Behind him, his friends watched the anger simmer, then bubble, then settle again as he sat on the curb of the back alley. Tyler Attick, eyes shining in the streetlight beneath the rim of his ball cap, fished into his pocket and slipped a marlboro between his lips. Jim Bucktree, though most knew him as Black Elk- his “true name”- shuffled his feet, tapped his finger on the neck of the bottle in his hand, and thought about his girlfriend.

“We should get him to the car,” Tyler said, rolling his thumb over the striker of the zippo. “He don’t look too good.”

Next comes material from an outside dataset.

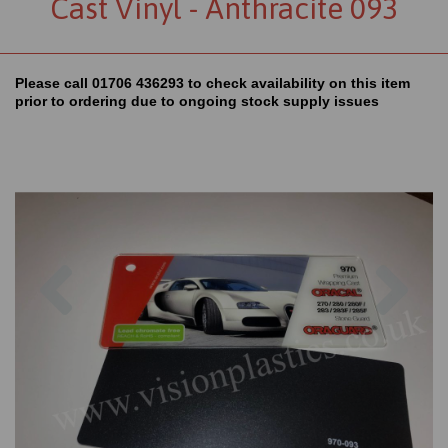
Cast Vinyl - Anthracite 093
Please call 01706 436293 to check availability on this item
prior to ordering due to ongoing stock supply issues
Previous
Nex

“Hmm?” Black Elk turned to his friend. “Oh. yeah, we oughta.”

“I’ll kill his ass,” Wildcat slurred, his jacket ruffling as he struggled to the curb. “Kill that Wasichu.”

“Call Junebug,” Tyler cupped the flame to the end of the cigarette, lit it, and stuffed the lighter back in the pocket of his bomber-jacket. “Get her over here. Should be enough room in her pa’s plymouth.”

“Uhhh,” Black Elk shuffled, and took a swig from the bottle. “Maybe not Junebug. Clem or Avanaco or Burt. Someone, someone el-”

“Suck it up, Elk,” Tyler snapped as Wildcat fell to the pavement, wet mud coating his jacket. “Call your damn girl.”

“Can’t you drive?” Elk rummaged through his pockets for change, the payphone felt thousands of miles away. “Didn’t drink as much as us.”

“Kill his ass,” Wildcat stumbled back to his feet. “Who the fuck he think he is? Throwin bottles amme like Imsum pissboy.”

Wildcat thrust himself forward, twisting and stumbling onto the cracked asphalt that shined with slick and making his way back towards the car. Black Elk started after him, but stopped, and looked back at Tyler. A rake of a man, he glared at Elk with that old-school hardass stare that so few young folks in Palmyra had these days.

“Wildcat,” Tyler said, exhaustion showing through. “Let it be, man. No need to be even more of an asshole.”

“Fuck you,” Wildcat spat, wheeling around and jabbing his finger. “Fuck you, Attick!”

Tyler sighed and rubbed the back of his shaggy head, a cloud of cigarette smoke and breath filling the air in front of him. Elk drained his beer and set it on the curb before following his drunk companion.

“Hey man,” Elk threw his arm around Wildcat’s broad shoulders and brought him in as they walked. “let’s head back to Junebug’s place, eh? Smoke something, put some music on, get the atari hooked up, what do ya say Billy?”

“Fuck off me, Elk,” he mumbled, face pinched at hearing his real name. “Gonna show that white motherfucker what for, I gotta.”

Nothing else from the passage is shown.